Wed 02 April 2008
I don't spend much time with web programming these days but I decided to give web.py (the minimalist python web framework) a shot and, while I was at it, try implementing a simple REST api.
First of all, web.py is truly everything it claims to be - small, light and easy to deploy behind lighttpd. It gives you a ton of flexibility to implement anything however you want - which is a plus or minus depending on how you look at it. I liked the inifinte flexibility but I can see alot of refactoring taking place and features needing to be implemented just to match the functionality built into a more structured framework like Django.
Back to the REST side of things. So I created a url-mapping to my "resources" or "nouns" and used the HTTP verbs (POST,GET,PUT,DELETE) to supply the interface. This was a joy to do in web.py which made it easy.
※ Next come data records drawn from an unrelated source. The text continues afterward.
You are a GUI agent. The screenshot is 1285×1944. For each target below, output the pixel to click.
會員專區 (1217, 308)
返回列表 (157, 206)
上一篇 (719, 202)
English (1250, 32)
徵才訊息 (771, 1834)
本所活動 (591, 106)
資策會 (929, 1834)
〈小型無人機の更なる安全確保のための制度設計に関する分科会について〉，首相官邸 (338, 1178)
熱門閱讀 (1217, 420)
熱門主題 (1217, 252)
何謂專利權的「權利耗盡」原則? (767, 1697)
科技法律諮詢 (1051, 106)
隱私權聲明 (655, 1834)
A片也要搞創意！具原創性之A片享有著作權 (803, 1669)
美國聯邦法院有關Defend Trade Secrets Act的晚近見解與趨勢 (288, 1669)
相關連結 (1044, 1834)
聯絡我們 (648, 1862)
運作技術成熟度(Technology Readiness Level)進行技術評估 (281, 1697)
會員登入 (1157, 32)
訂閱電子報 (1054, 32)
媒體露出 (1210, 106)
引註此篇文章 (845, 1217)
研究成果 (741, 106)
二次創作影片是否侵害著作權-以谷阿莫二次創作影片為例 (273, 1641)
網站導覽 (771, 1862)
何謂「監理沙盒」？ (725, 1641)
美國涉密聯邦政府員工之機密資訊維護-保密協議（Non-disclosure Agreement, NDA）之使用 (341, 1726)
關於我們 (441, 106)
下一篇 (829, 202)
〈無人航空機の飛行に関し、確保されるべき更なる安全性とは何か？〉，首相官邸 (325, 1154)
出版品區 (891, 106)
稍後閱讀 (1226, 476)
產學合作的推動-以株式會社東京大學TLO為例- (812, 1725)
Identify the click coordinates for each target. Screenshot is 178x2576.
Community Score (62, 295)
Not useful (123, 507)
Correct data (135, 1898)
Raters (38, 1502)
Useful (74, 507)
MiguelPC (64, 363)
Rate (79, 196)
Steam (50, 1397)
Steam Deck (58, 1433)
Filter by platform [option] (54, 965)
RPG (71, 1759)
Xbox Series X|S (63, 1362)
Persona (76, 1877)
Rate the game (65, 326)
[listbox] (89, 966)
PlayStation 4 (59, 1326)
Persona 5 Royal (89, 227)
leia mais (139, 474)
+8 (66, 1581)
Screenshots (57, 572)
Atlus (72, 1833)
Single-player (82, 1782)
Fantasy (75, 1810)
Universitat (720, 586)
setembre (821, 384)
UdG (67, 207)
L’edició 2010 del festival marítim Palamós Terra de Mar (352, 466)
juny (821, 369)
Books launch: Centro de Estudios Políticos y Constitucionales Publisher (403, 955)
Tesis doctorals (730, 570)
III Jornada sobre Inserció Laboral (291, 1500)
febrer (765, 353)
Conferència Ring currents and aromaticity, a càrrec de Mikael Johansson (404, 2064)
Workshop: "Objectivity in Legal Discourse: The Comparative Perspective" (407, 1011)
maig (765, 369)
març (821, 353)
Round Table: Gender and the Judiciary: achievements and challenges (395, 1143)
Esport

urls = ("/thing/(\d+)", "thing")
...
class thing:
def GET(self, thingid):
# select query and render to template
....
def POST(self, thingid):
# insert query and redirect to /thing/thingid
....
def DELETE(self, thingid):
# delete query
....
def PUT(self, thingid):
# use cgi args to run update query on specified thing
....
The hard part came when I realized that HTML forms do not implement DELETE or PUT methods! 2 of the 4 cornerstone HTTP verbs are not implemented in HTML forms?
Surely this can be accomplished with a top-notch AJAX library. I tried Prototype.js and it appears that the PUT and DELETE methods are simply tunneled over POST with an extra arg attached and the server side has to handle it accordingly. So I ended up just using a straight XMLHttpRequest which works but has it's own problems.
How are you supposed to call PUT or DELETE through a web page? Is XMLHttpRequest the only way? What about browsers without javascript?